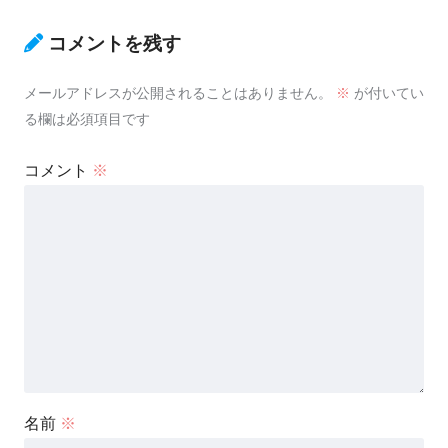
コメントを残す
メールアドレスが公開されることはありません。
※
が付いてい
る欄は必須項目です
コメント
※
名前
※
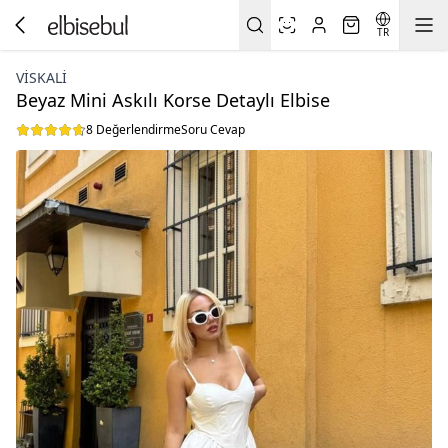
TR
VİSKALİ
Beyaz Mini Askılı Korse Detaylı Elbise
8 Değerlendirme
Soru Cevap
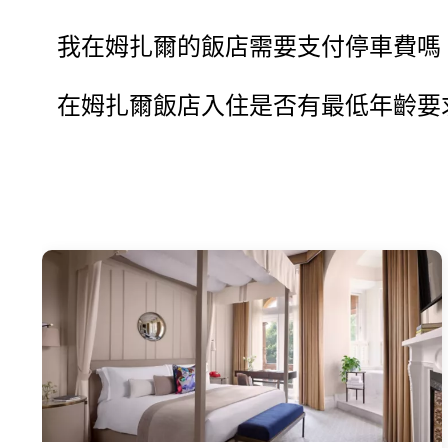
我在姆扎爾的飯店需要支付停車費嗎
在姆扎爾飯店入住是否有最低年齡要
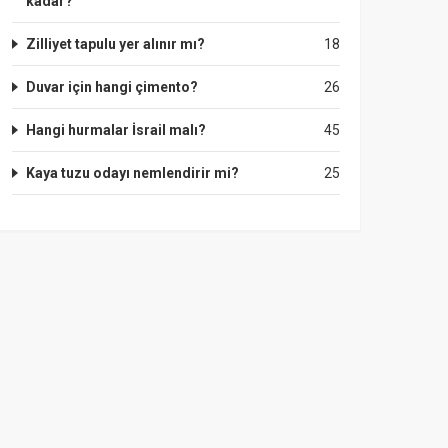
kadar?
Zilliyet tapulu yer alınır mı?
18
Duvar için hangi çimento?
26
Hangi hurmalar İsrail malı?
45
Kaya tuzu odayı nemlendirir mi?
25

◆ WHAT TO WORK ON:
The material above is to be transcribed exactly, with its images omitted.

◆ TASK RESPONSE:
コメントを残す
メールアドレスが公開されることはありません。
※
が付いてい
る欄は必須項目です
コメント
※
名前
※
TR
VİSKALİ
Beyaz Mini Askılı Korse Detaylı Elbise
8 Değerlendirme
Soru Cevap
我在姆扎爾的飯店需要支付停車費嗎
在姆扎爾飯店入住是否有最低年齡要
kadar?
Zilliyet tapulu yer alınır mı?
18
Duvar için hangi çimento?
26
Hangi hurmalar İsrail malı?
45
Kaya tuzu odayı nemlendirir mi?
25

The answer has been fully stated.